La prensa ha dicho que las orientaciones sectarias se unen al hecho de que von Stauffenberg es considerado un héroe nacional en Alemania. A esto me voy a referir a continuación. El reconocimiento social y político de este militar, cuyo principal mérito es el fallido intento de atentado contra Hitler que debía desencadenar un golpe de Estado, no llegó hasta pasadas varias décadas de la finalización de la Segunda Guerra Mundial, dado el sentido de la autoridad que tenían los alemanes, para quienes era un desdoro atentar contra un gobernante, aunque éste fuese Adolf Hitler, además de una ruptura del juramento de fidelidad personal que le habían hecho todos los militares.

Los reconocimientos públicos a los conspiradores dirigidos por el Almirante Canaris tardaron años en llegar y cuando llegaron hubo personas, no precisamente nostálgicos del régimen hitleriano, que no acabaron de verlo con buenos ojos. Todavía hoy se recuerda las quejas de la familia de un héroe de guerra, porque su calle estuviera cerca de la dedicada de Dietrich Bonhoeffer, pastor luterano también involucrado en esta fracasada conspiración.

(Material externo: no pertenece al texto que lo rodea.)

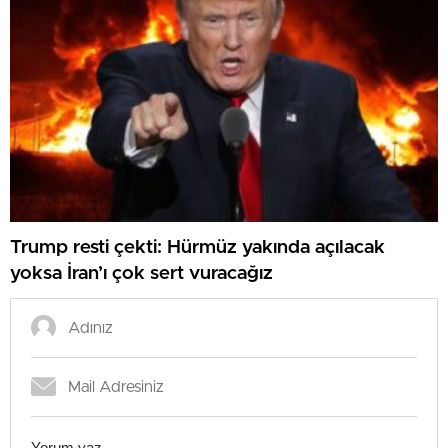
Trump resti çekti: Hürmüz yakında açılacak
yoksa İran’ı çok sert vuracağız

Quizá sea para que las conciencias se aliviasen en hechos futuribles, los redactores de la Ley Fundamental de la República Federal de Alemania tuvieron que constitucionalizar, en el artículo 20.4, el derecho de resistencia cuando no fuera posible otro recurso. Los héroes de hoy, puede que son siempre fueran considerados como tales, por más que sus acciones lo merecieran.